Mets: How Steve Cohen can build a sustained winner from the inside out
Expanding the Mets Analytics Department
It is no secret that the Mets have one of the smallest analytics departments in Major League Baseball. The department consists of two people whose titles are Baseball Research and Development Analyst and Pitching Data and Movement Analyst.
One could venture to guess what those two people’s daily tasks are by their titles and I am sure they are good at what they do but nevertheless, it is not sufficient.
For comparison, the Dodgers have at least twelve people in their analytics department. I will not list all of the titles but the biggest differences between the Mets and the Dodgers are that the Dodgers have positions like Quantitative Analyst and Baseball Operations Analyst in addition to having young members in the department like Junior Data Engineers.
This helps the front office and the coaching staff put together comprehensive reports regarding players to acquire or how to put players already on the team in the best positions to succeed.
The Mets do not really have this level of analytics and Steve Cohen should heavily invest in this area on day one.
It is crucial that the Mets do not play the game at a disadvantage. It was very clear this World Series that analytics more often than not help you win.
The Dodgers and Rays are two of the most heavily invested teams in analytics and they have been highly successful the several years.
By investing in a larger analytics department, the Mets will be able to better identify value in players like bullpen arms.
One of the most difficult things to do in baseball is to build a formidable bullpen that consistently performs well. Due to the volatility of relievers, it is better from a value perspective to find the diamonds in the ruff like the Dodgers do than spend lots of money on big relief arms like Craig Kimbrel or Aroldis Chapman who are really good but may not live up to the contract that was given to them.

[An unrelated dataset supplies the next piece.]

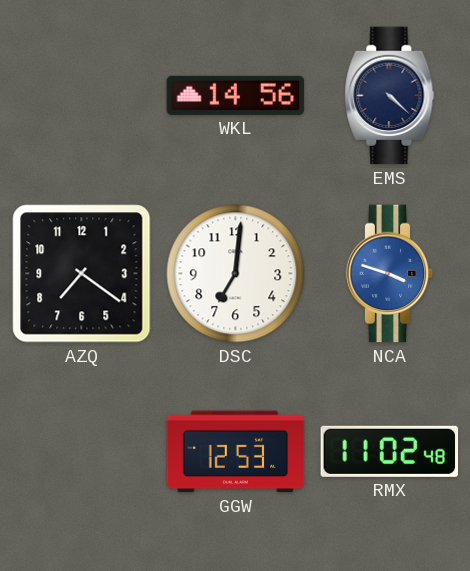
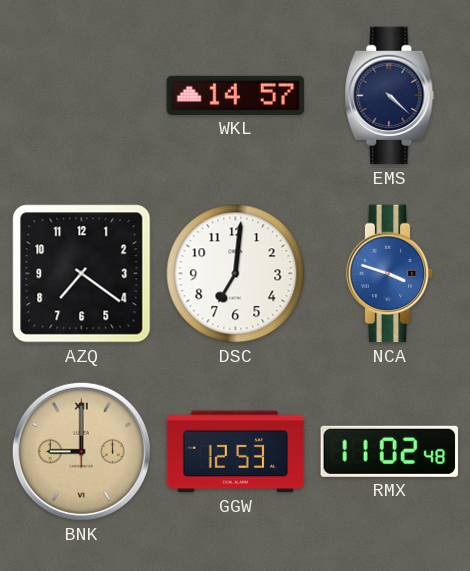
WKL: 14:56 -> 14:57
BNK: none -> 9:00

Now, this isn’t to say that a team should never give out big contracts to relievers but the analytics will help the front office better identify when it is better from a value perspective and when you should steer clear.
Whether you agree with analytics or not this is the way the game is going and ultimately the smart teams and the successful teams are getting on the train. The Mets can no longer stand by and watch the train go by as they get held back in the past.